Crédité dans 47 titres classés dans le top 10 US (dont 7 numéros 1), détenteur de 11 Grammy Awards (dont trois d’affilée de meilleur producteur en 1996, 1997 et 1998), outre ses collaboration avec Whitney Houston, Michael Jackson, Beyoncé ou encore Madonna, le Michael Jordan du rnb peut s’enorgueillir d’avoir franchi à quatre reprises la barre du million avec ses albums solos !
Absolument ahurissante, son hégémonie s’est néanmoins construite pas à pas.
Guitariste à la fin des années 70 au sein du groupe soul Manchild, celui qui doit son nom de scène au célèbre bassiste Bootsy Collins intègre ensuite en 1981 le groupe The Deele aux côtés d’Antonio ‘L.A.’ Reid.
Quand l’aventure prend fin en 1989, les deux hommes s’en vont fonder leur propre label, LaFace Records. Très vite la petite entreprise compte dans ses rangs toute une flopée de nouveaux talents (Toni Braxton, Goodie Mob, OutKast, Usher, TLC…), tandis que Babyface décroche en parallèle son tout premier numéro 1 des charts avec It’s No Crime.

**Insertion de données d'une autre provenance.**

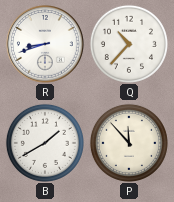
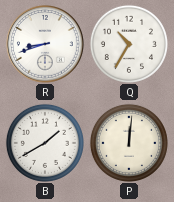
Q: 10:37 -> 10:35
P: 11:53 -> 12:01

De soucis de calendrier empêchent malheureusement Edmonds et Reid de travailler pour le Dangerous de Michael Jackson, eux qui avaient su attirer son attention au moment de la sortie de Bad en déclarant « que MJ est peut-être le meilleur chanteur de tous les temps, mais qu’il n’a pas les meilleures chansons ».
Qu’à cela ne tienne, Babyface retombe très vite sur ses pieds en composant de A à Z la bande originale du film Waiting To Exhale (avec Whitney Houston et Angela Basset au casting) qui en 1995 s’écoule à plus de 10 millions d’exemplaires.

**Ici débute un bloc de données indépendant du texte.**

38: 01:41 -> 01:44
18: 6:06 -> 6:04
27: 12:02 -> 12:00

En 1999 LaFace passe sous le contrôle d’Arista avant d’être dissout quand Reid accepte le poste de PDG de la nouvelle entité.
Babyface se concentre alors pleinement sur la musique, quand bien même son type de rnb n’est plus aussi sollicité par le grand public, ce qu’il admet sans fard : « Si vous n’entendez plus parler des gens de cette période, ce n’est pas qu’ils manquent de talent, mais vous ne restez dans le game que si les gens vous suivent. »
Loin de regretter un quelconque âge d’or, il se relance dans les années 10 en collaborant avec la nouvelle génération (Zendaya, Ariana Grande, Bruno Mars…), non sans oublier de revenir à l’occasion à ses fondamentaux Cf. l’album Love, Marriage & Divorce enregistré en 2014 avec Toni Braxton qui lui a valu d’ajouter un nouveau Grammy à sa collection.
Boyz II Men
À n’en point douter le groupe plus iconique de la génération rnb nineties.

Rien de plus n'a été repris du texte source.